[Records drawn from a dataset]
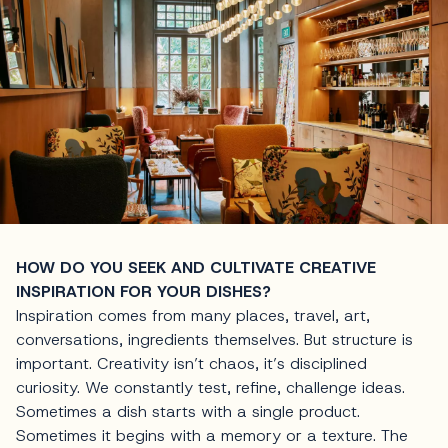
HOW DO YOU SEEK AND CULTIVATE CREATIVE
INSPIRATION FOR YOUR DISHES?
Inspiration comes from many places, travel, art,
conversations, ingredients themselves. But structure is
important. Creativity isn’t chaos, it’s disciplined
curiosity. We constantly test, refine, challenge ideas.
Sometimes a dish starts with a single product.
Sometimes it begins with a memory or a texture. The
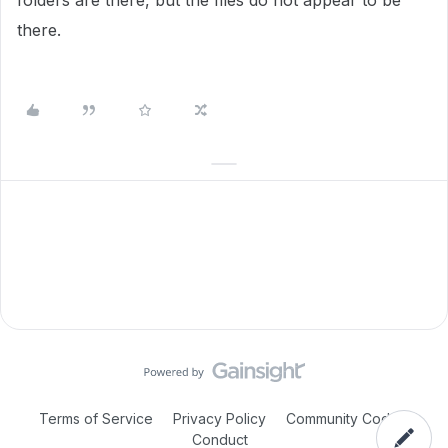
folders are there, but the files do not appear to be
there.
Terms of Service
Privacy Policy
Community Code of
Conduct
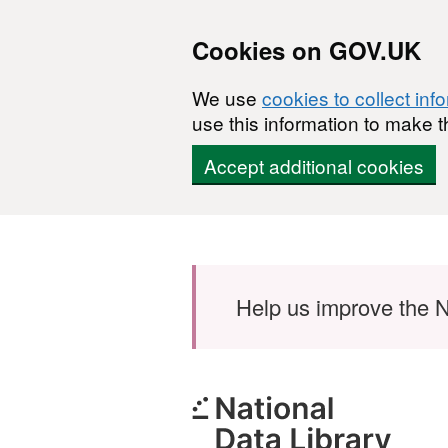
Cookies on GOV.UK
We use
cookies to collect inf
use this information to make t
Accept additional cookies
Skip to main content
Help us improve the N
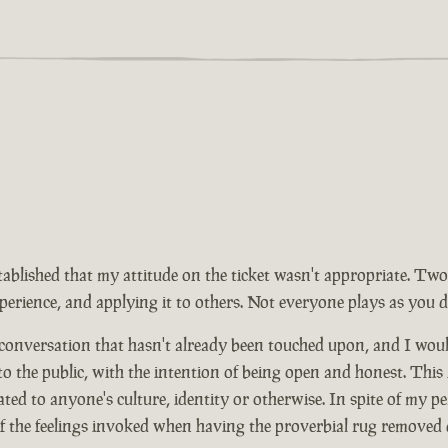
tablished that my attitude on the ticket wasn't appropriate. Two
rience, and applying it to others. Not everyone plays as you d
 conversation that hasn't already been touched upon, and I wou
 to the public, with the intention of being open and honest. This
ed to anyone's culture, identity or otherwise. In spite of my pe
of the feelings invoked when having the proverbial rug removed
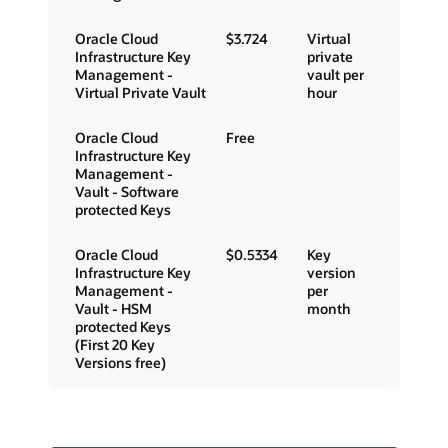
Oracle Cloud
$3.724
Virtual
Infrastructure Key
private
Management -
vault per
Virtual Private Vault
hour
Oracle Cloud
Free
Infrastructure Key
Management -
Vault - Software
protected Keys
Oracle Cloud
$0.5334
Key
Infrastructure Key
version
Management -
per
Vault - HSM
month
protected Keys
(First 20 Key
Versions free)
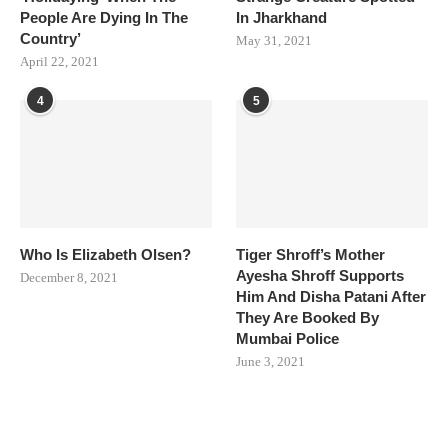
People Are Dying In The
In Jharkhand
Country’
May 31, 2021
April 22, 2021
4
5
Who Is Elizabeth Olsen?
Tiger Shroff’s Mother
Ayesha Shroff Supports
December 8, 2021
Him And Disha Patani After
They Are Booked By
Mumbai Police
June 3, 2021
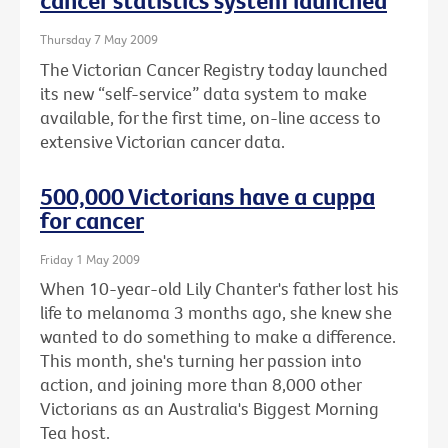
cancer statistics system launched
Thursday 7 May 2009
The Victorian Cancer Registry today launched
its new “self-service” data system to make
available, for the first time, on-line access to
extensive Victorian cancer data.
500,000 Victorians have a cuppa
for cancer
Friday 1 May 2009
When 10-year-old Lily Chanter's father lost his
life to melanoma 3 months ago, she knew she
wanted to do something to make a difference.
This month, she's turning her passion into
action, and joining more than 8,000 other
Victorians as an Australia's Biggest Morning
Tea host.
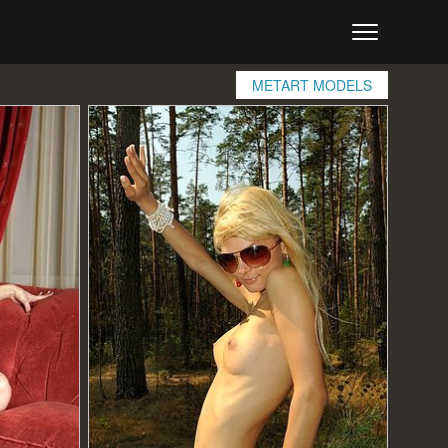
METART MODELS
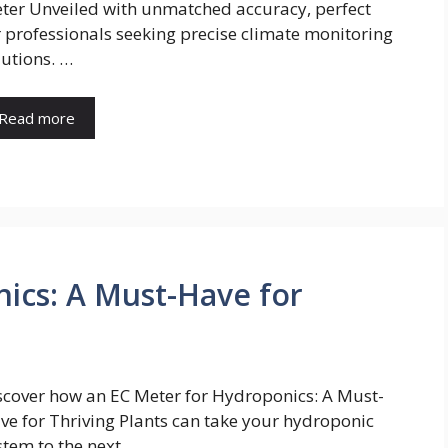
ter Unveiled with unmatched accuracy, perfect
r professionals seeking precise climate monitoring
lutions. …
Read more
ics: A Must-Have for
scover how an EC Meter for Hydroponics: A Must-
ve for Thriving Plants can take your hydroponic
stem to the next …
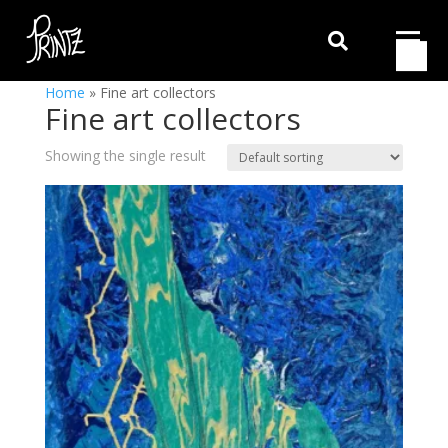

Home
»
Fine art collectors
Fine art collectors
Showing the single result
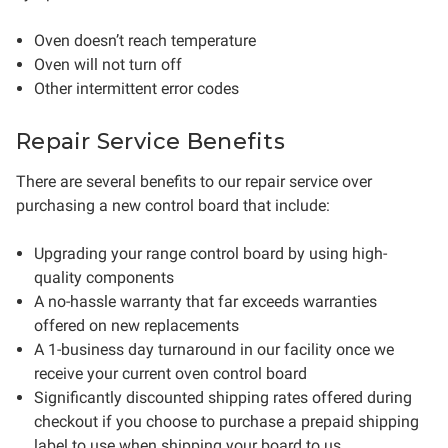
Oven doesn’t reach temperature
Oven will not turn off
Other intermittent error codes
Repair Service Benefits
There are several benefits to our repair service over
purchasing a new control board that include:
Upgrading your range control board by using high-
quality components
A no-hassle warranty that far exceeds warranties
offered on new replacements
A 1-business day turnaround in our facility once we
receive your current oven control board
Significantly discounted shipping rates offered during
checkout if you choose to purchase a prepaid shipping
label to use when shipping your board to us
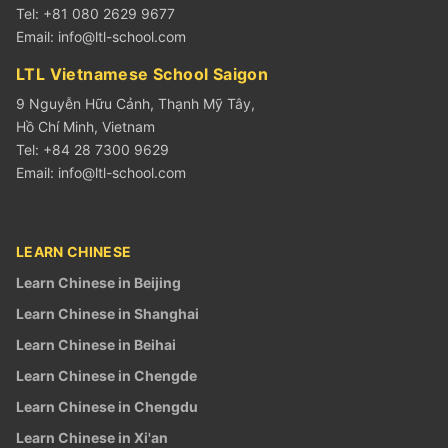
Tel: +81 080 2629 9677
Email:
info@ltl-school.com
LTL Vietnamese School Saigon
9 Nguyễn Hữu Cảnh, Thạnh Mỹ Tây,
Hồ Chí Minh, Vietnam
Tel: +84 28 7300 9629
Email:
info@ltl-school.com
LEARN CHINESE
Learn Chinese in Beijing
Learn Chinese in Shanghai
Learn Chinese in Beihai
Learn Chinese in Chengde
Learn Chinese in Chengdu
Learn Chinese in Xi'an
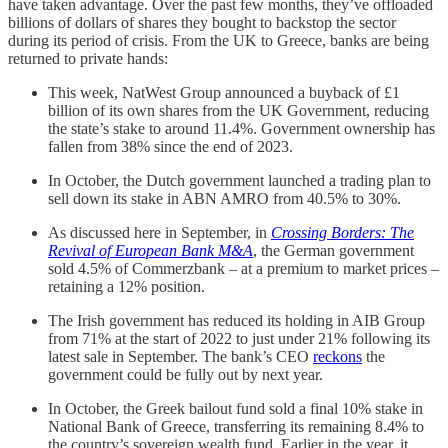
have taken advantage. Over the past few months, they’ve offloaded
billions of dollars of shares they bought to backstop the sector
during its period of crisis. From the UK to Greece, banks are being
returned to private hands:
This week, NatWest Group announced a buyback of £1
billion of its own shares from the UK Government, reducing
the state’s stake to around 11.4%. Government ownership has
fallen from 38% since the end of 2023.
In October, the Dutch government launched a trading plan to
sell down its stake in ABN AMRO from 40.5% to 30%.
As discussed here in September, in
Crossing Borders: The
Revival of European Bank M&A
, the German government
sold 4.5% of Commerzbank – at a premium to market prices –
retaining a 12% position.
The Irish government has reduced its holding in AIB Group
from 71% at the start of 2022 to just under 21% following its
latest sale in September. The bank’s CEO
reckons
the
government could be fully out by next year.
In October, the Greek bailout fund sold a final 10% stake in
National Bank of Greece, transferring its remaining 8.4% to
the country’s sovereign wealth fund. Earlier in the year, it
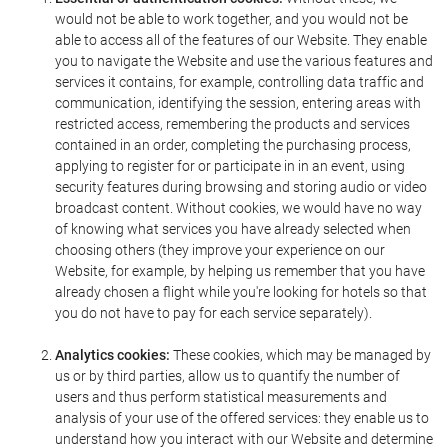
would not be able to work together, and you would not be
able to access all of the features of our Website. They enable
you to navigate the Website and use the various features and
services it contains, for example, controlling data traffic and
communication, identifying the session, entering areas with
restricted access, remembering the products and services
contained in an order, completing the purchasing process,
applying to register for or participate in in an event, using
security features during browsing and storing audio or video
broadcast content. Without cookies, we would have no way
of knowing what services you have already selected when
choosing others (they improve your experience on our
Website, for example, by helping us remember that you have
already chosen a flight while you're looking for hotels so that
you do not have to pay for each service separately).
Analytics cookies:
These cookies, which may be managed by
us or by third parties, allow us to quantify the number of
users and thus perform statistical measurements and
analysis of your use of the offered services: they enable us to
understand how you interact with our Website and determine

- TASK REQUIREMENTS: Only a verbatim transcription of the lines from the one containing "These cookies, which may be managed by" through the last line of the records counts as the answer.

- WRITTEN ANSWER:
These cookies, which may be managed by
us or by third parties, allow us to quantify the number of
users and thus perform statistical measurements and
analysis of your use of the offered services: they enable us to
understand how you interact with our Website and determine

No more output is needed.